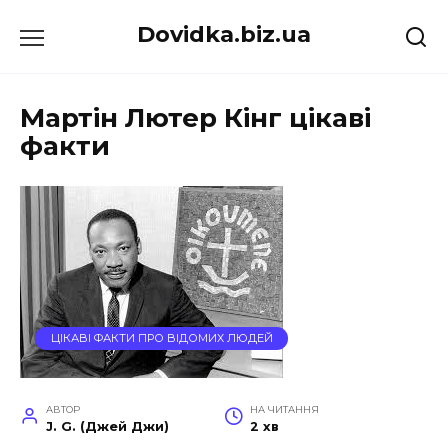
Перейти
Dovidka.biz.ua
до
вмісту
Мартін Лютер Кінг цікаві
факти
ЦІКАВІ ФАКТИ ПРО ВІДОМИХ ЛЮДЕЙ
АВТОР
НА ЧИТАННЯ
J. G. (Джей Джи)
2 хв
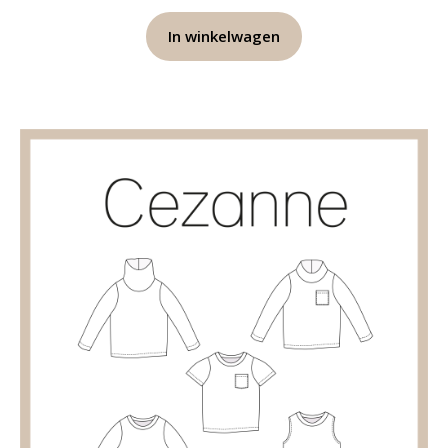
In winkelwagen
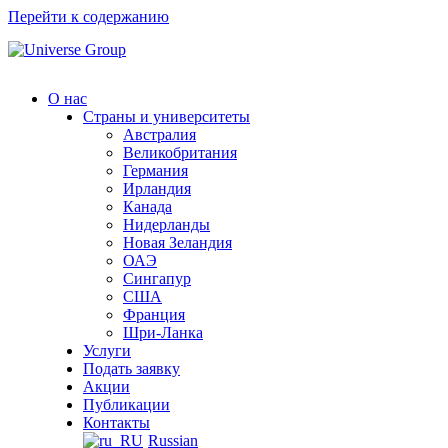
Перейти к содержанию
О нас
Страны и университеты
Австралия
Великобритания
Германия
Ирландия
Канада
Нидерланды
Новая Зеландия
ОАЭ
Сингапур
СШA
Франция
Шри-Ланка
Услуги
Подать заявку
Акции
Публикации
Контакты
Russian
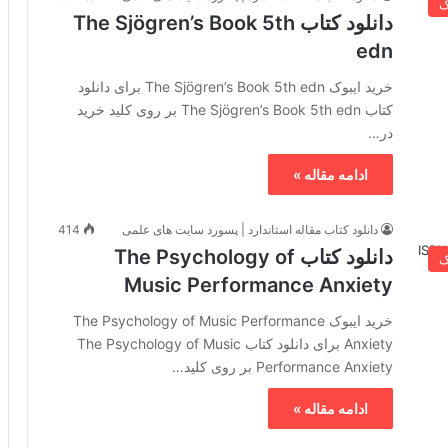
ک
دانلود کتاب The Sjögren’s Book 5th
edn
خرید ایبوک The Sjögren’s Book 5th edn برای دانلود
کتاب The Sjögren’s Book 5th edn بر روی کلید خرید
در…
ادامه مقاله »
دانلود کتاب مقاله استاندارد | پسورد سایت های علمی
414
دانلود کتاب The Psychology of
ک
Music Performance Anxiety
خرید ایبوک The Psychology of Music Performance
Anxiety برای دانلود کتاب The Psychology of Music
Performance Anxiety بر روی کلید…
ادامه مقاله »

※

What this task involves – All of the material goes into the answer exactly as it stands, except for the pictures.

Response box –
Перейти
Dovidka.biz.ua
до
вмісту
Мартін Лютер Кінг цікаві
факти
ЦІКАВІ ФАКТИ ПРО ВІДОМИХ ЛЮДЕЙ
АВТОР
НА ЧИТАННЯ
J. G. (Джей Джи)
2 хв
In winkelwagen
Перейти к содержанию
О нас
Страны и университеты
Австралия
Великобритания
Германия
Ирландия
Канада
Нидерланды
Новая Зеландия
ОАЭ
Сингапур
СШA
Франция
Шри-Ланка
Услуги
Подать заявку
Акции
Публикации
Контакты
Russian
ک
دانلود کتاب The Sjögren’s Book 5th
edn
خرید ایبوک The Sjögren’s Book 5th edn برای دانلود
کتاب The Sjögren’s Book 5th edn بر روی کلید خرید
در…
ادامه مقاله »
دانلود کتاب مقاله استاندارد | پسورد سایت های علمی
414
دانلود کتاب The Psychology of
ک
Music Performance Anxiety
خرید ایبوک The Psychology of Music Performance
Anxiety برای دانلود کتاب The Psychology of Music
Performance Anxiety بر روی کلید…
ادامه مقاله »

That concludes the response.